[Start of Attachment]
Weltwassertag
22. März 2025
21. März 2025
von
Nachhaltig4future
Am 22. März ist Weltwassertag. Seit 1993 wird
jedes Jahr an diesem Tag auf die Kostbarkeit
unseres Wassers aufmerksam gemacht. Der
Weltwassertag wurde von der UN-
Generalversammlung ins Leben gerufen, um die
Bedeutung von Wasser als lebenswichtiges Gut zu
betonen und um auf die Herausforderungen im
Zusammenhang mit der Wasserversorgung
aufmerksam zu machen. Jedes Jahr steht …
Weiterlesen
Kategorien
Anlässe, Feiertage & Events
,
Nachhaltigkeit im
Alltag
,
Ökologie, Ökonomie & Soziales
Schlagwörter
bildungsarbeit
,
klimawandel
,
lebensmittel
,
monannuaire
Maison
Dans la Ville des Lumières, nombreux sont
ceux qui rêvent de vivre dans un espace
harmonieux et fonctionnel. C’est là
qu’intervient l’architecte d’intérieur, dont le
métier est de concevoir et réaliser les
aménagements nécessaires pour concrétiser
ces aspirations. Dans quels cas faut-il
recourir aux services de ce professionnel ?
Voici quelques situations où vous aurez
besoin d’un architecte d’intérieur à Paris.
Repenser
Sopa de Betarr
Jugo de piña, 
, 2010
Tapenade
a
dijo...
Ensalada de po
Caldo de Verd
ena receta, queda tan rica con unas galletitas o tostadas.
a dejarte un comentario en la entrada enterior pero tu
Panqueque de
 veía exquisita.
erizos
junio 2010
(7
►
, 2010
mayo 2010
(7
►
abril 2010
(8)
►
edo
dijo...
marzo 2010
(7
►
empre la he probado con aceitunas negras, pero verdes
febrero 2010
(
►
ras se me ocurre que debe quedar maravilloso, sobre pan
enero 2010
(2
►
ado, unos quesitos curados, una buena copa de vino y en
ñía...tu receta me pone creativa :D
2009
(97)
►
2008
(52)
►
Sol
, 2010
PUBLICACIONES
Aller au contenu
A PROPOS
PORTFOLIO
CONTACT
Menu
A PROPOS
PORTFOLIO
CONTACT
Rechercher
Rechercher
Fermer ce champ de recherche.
[End of Attachment]
WORK ORDER:
Retype the entries shown above. Keep every word exactly as it is.

RESPONSE FOR THIS EXERCISE:
Weltwassertag
22. März 2025
21. März 2025
von
Nachhaltig4future
Am 22. März ist Weltwassertag. Seit 1993 wird
jedes Jahr an diesem Tag auf die Kostbarkeit
unseres Wassers aufmerksam gemacht. Der
Weltwassertag wurde von der UN-
Generalversammlung ins Leben gerufen, um die
Bedeutung von Wasser als lebenswichtiges Gut zu
betonen und um auf die Herausforderungen im
Zusammenhang mit der Wasserversorgung
aufmerksam zu machen. Jedes Jahr steht …
Weiterlesen
Kategorien
Anlässe, Feiertage & Events
,
Nachhaltigkeit im
Alltag
,
Ökologie, Ökonomie & Soziales
Schlagwörter
bildungsarbeit
,
klimawandel
,
lebensmittel
,
monannuaire
Maison
Dans la Ville des Lumières, nombreux sont
ceux qui rêvent de vivre dans un espace
harmonieux et fonctionnel. C’est là
qu’intervient l’architecte d’intérieur, dont le
métier est de concevoir et réaliser les
aménagements nécessaires pour concrétiser
ces aspirations. Dans quels cas faut-il
recourir aux services de ce professionnel ?
Voici quelques situations où vous aurez
besoin d’un architecte d’intérieur à Paris.
Repenser
Sopa de Betarr
Jugo de piña, 
, 2010
Tapenade
a
dijo...
Ensalada de po
Caldo de Verd
ena receta, queda tan rica con unas galletitas o tostadas.
a dejarte un comentario en la entrada enterior pero tu
Panqueque de
 veía exquisita.
erizos
junio 2010
(7
►
, 2010
mayo 2010
(7
►
abril 2010
(8)
►
edo
dijo...
marzo 2010
(7
►
empre la he probado con aceitunas negras, pero verdes
febrero 2010
(
►
ras se me ocurre que debe quedar maravilloso, sobre pan
enero 2010
(2
►
ado, unos quesitos curados, una buena copa de vino y en
ñía...tu receta me pone creativa :D
2009
(97)
►
2008
(52)
►
Sol
, 2010
PUBLICACIONES
Aller au contenu
A PROPOS
PORTFOLIO
CONTACT
Menu
A PROPOS
PORTFOLIO
CONTACT
Rechercher
Rechercher
Fermer ce champ de recherche.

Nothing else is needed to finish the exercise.